Entries shown:

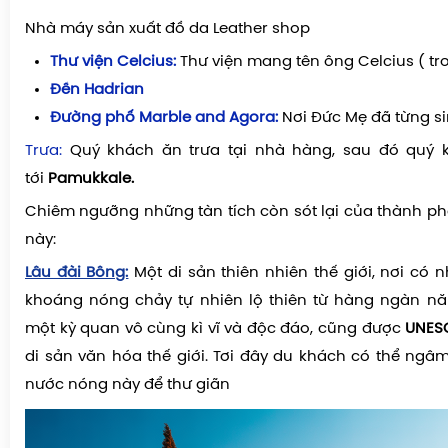
Nhà máy sản xuất đồ da Leather shop
Thư viện
Celcius
:
Thư viện mang tên ông Celcius ( tr
Đền
Hadrian
Đường phố
Marble and Agora
:
Nơi Đức Mẹ đã từng s
Trưa:
Quý khách ăn trưa tại nhà hàng, sau đó quý 
tới
Pamukkale.
Chiêm ngưỡng những tàn tích còn sót lại của thành ph
này:
Lâu đài Bông:
Một di sản thiên nhiên thế giới, nơi có
khoáng nóng chảy tự nhiên lộ thiên từ hàng ngàn nă
một kỳ quan vô cùng kì vĩ và độc đáo
, cũng được
UNES
di sản văn hóa thế giới. Tơi đây du khách có thể ng
nước nóng này để thư giãn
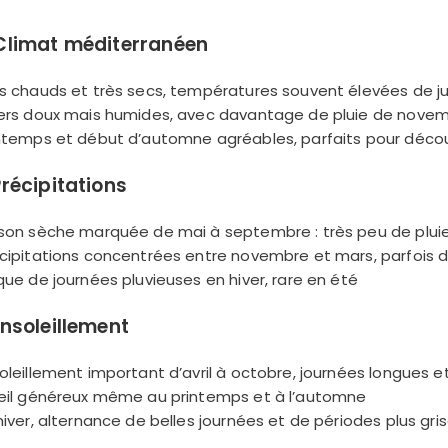
Climat méditerranéen
és chauds et très secs, températures souvent élevées de j
vers doux mais humides, avec davantage de pluie de nove
intemps et début d’automne agréables, parfaits pour découv
Précipitations
ison sèche marquée de mai à septembre : très peu de plui
écipitations concentrées entre novembre et mars, parfois 
sque de journées pluvieuses en hiver, rare en été
nsoleillement
soleillement important d’avril à octobre, journées longues 
leil généreux même au printemps et à l’automne
 hiver, alternance de belles journées et de périodes plus gri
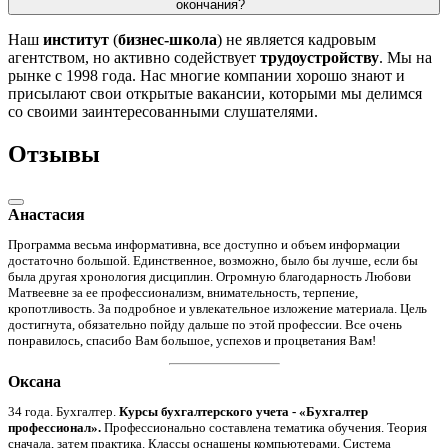
окончания?
Наш
институт
(
бизнес-школа
) не является кадровым
агентством, но активно содействует
трудоустройству
. Мы на
рынке с 1998 года. Нас многие компании хорошо знают и
присылают свои открытые вакансии, которыми мы делимся
со своими заинтересованными слушателями.
Отзывы
Анастасия
Программа весьма информативна, все доступно и объем информации
достаточно большой. Единственное, возможно, было бы лучше, если бы
была другая хронология дисциплин. Огромную благодарность Любови
Матвеевне за ее профессионализм, внимательность, терпение,
кропотливость. За подробное и увлекательное изложение материала. Цель
достигнута, обязательно пойду дальше по этой профессии. Все очень
понравилось, спасибо Вам большое, успехов и процветания Вам!
Оксана
34 года. Бухгалтер.
Курсы бухгалтерского учета - «Бухгалтер
профессионал».
Профессионально составлена тематика обучения. Теория
сначала, затем практика. Классы оснащены компьютерами. Система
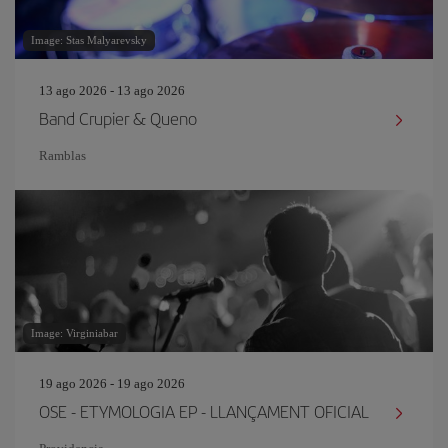
Image: Stas Malyarevsky
13 ago 2026 - 13 ago 2026
Band Crupier & Queno
Ramblas
Image: Virginiabar
19 ago 2026 - 19 ago 2026
OSE - ETYMOLOGIA EP - LLANÇAMENT OFICIAL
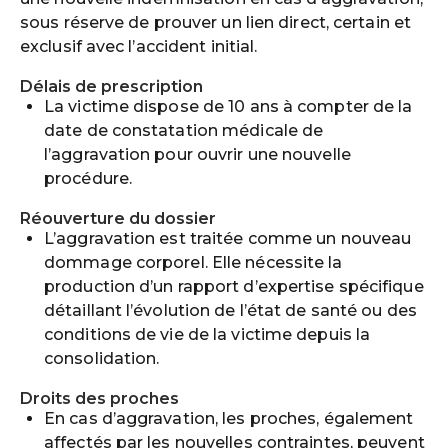
sous réserve de prouver un lien direct, certain et
exclusif avec l’accident initial.
Délais de prescription
La victime dispose de 10 ans à compter de la
date de constatation médicale de
l’aggravation pour ouvrir une nouvelle
procédure.
Réouverture du dossier
L’aggravation est traitée comme un nouveau
dommage corporel. Elle nécessite la
production d’un rapport d’expertise spécifique
détaillant l’évolution de l’état de santé ou des
conditions de vie de la victime depuis la
consolidation.
Droits des proches
En cas d’aggravation, les proches, également
affectés par les nouvelles contraintes, peuvent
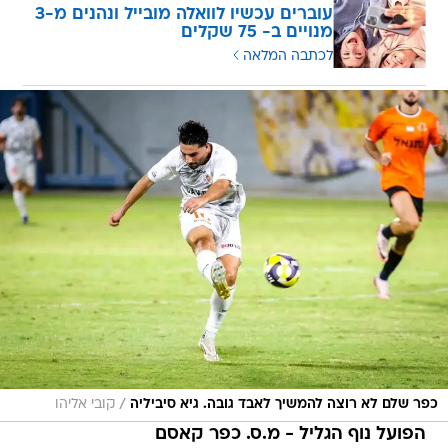
עוברים עכשיו לוואלה מובייל ונהנים מ-3
מנויים ב- 75 שקלים
לכתבה המלאה
/
כפר שלם לא רוצה להמשיך לאבד גובה. גיא סיביליה
קובי אליהו
הפועל נוף הגליל - מ.ס. כפר קאסם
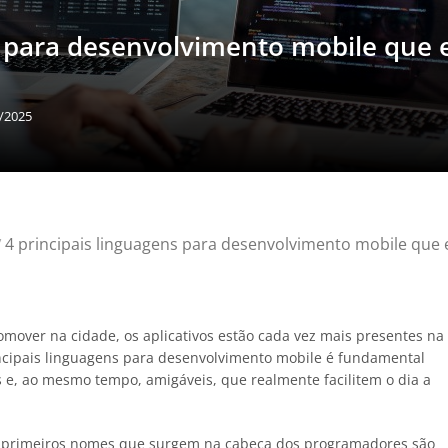
s para desenvolvimento mobile que 
2/2025
4 principais linguagens para desenvolvimento mobile que 
/
omover na cidade, os aplicativos estão cada vez mais presentes na
incipais linguagens para desenvolvimento mobile é fundamental
 e, ao mesmo tempo, amigáveis, que realmente facilitem o dia a
s primeiros nomes que surgem na cabeça dos programadores são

Exercise: The records above must be output exactly, except for their pictures.

Your solution:
Nhà máy sản xuất đồ da Leather shop
Thư viện
Celcius
:
Thư viện mang tên ông Celcius ( tr
Đền
Hadrian
Đường phố
Marble and Agora
:
Nơi Đức Mẹ đã từng s
Trưa:
Quý khách ăn trưa tại nhà hàng, sau đó quý 
tới
Pamukkale.
Chiêm ngưỡng những tàn tích còn sót lại của thành ph
này:
Lâu đài Bông:
Một di sản thiên nhiên thế giới, nơi có
khoáng nóng chảy tự nhiên lộ thiên từ hàng ngàn nă
một kỳ quan vô cùng kì vĩ và độc đáo
, cũng được
UNES
di sản văn hóa thế giới. Tơi đây du khách có thể ng
nước nóng này để thư giãn
Climat méditerranéen
és chauds et très secs, températures souvent élevées de j
vers doux mais humides, avec davantage de pluie de nove
intemps et début d’automne agréables, parfaits pour découv
Précipitations
ison sèche marquée de mai à septembre : très peu de plui
écipitations concentrées entre novembre et mars, parfois 
sque de journées pluvieuses en hiver, rare en été
nsoleillement
soleillement important d’avril à octobre, journées longues 
leil généreux même au printemps et à l’automne
 hiver, alternance de belles journées et de périodes plus gri
окончания?
Наш
институт
(
бизнес-школа
) не является кадровым
агентством, но активно содействует
трудоустройству
. Мы на
рынке с 1998 года. Нас многие компании хорошо знают и
присылают свои открытые вакансии, которыми мы делимся
со своими заинтересованными слушателями.
Отзывы
Анастасия
Программа весьма информативна, все доступно и объем информации
достаточно большой. Единственное, возможно, было бы лучше, если бы
была другая хронология дисциплин. Огромную благодарность Любови
Матвеевне за ее профессионализм, внимательность, терпение,
кропотливость. За подробное и увлекательное изложение материала. Цель
достигнута, обязательно пойду дальше по этой профессии. Все очень
понравилось, спасибо Вам большое, успехов и процветания Вам!
Оксана
34 года. Бухгалтер.
Курсы бухгалтерского учета - «Бухгалтер
профессионал».
Профессионально составлена тематика обучения. Теория
сначала, затем практика. Классы оснащены компьютерами. Система
Image: Stas Malyarevsky
13 ago 2026 - 13 ago 2026
Band Crupier & Queno
Ramblas
Image: Virginiabar
19 ago 2026 - 19 ago 2026
OSE - ETYMOLOGIA EP - LLANÇAMENT OFICIAL
sous réserve de prouver un lien direct, certain et
exclusif avec l’accident initial.
Délais de prescription
La victime dispose de 10 ans à compter de la
date de constatation médicale de
l’aggravation pour ouvrir une nouvelle
procédure.
Réouverture du dossier
L’aggravation est traitée comme un nouveau
dommage corporel. Elle nécessite la
production d’un rapport d’expertise spécifique
détaillant l’évolution de l’état de santé ou des
conditions de vie de la victime depuis la
consolidation.
Droits des proches
En cas d’aggravation, les proches, également
affectés par les nouvelles contraintes, peuvent
עוברים עכשיו לוואלה מובייל ונהנים מ-3
מנויים ב- 75 שקלים
לכתבה המלאה
/
כפר שלם לא רוצה להמשיך לאבד גובה. גיא סיביליה
קובי אליהו
הפועל נוף הגליל - מ.ס. כפר קאסם
s para desenvolvimento mobile que 
2/2025
4 principais linguagens para desenvolvimento mobile que 
/
omover na cidade, os aplicativos estão cada vez mais presentes na
incipais linguagens para desenvolvimento mobile é fundamental
 e, ao mesmo tempo, amigáveis, que realmente facilitem o dia a
s primeiros nomes que surgem na cabeça dos programadores são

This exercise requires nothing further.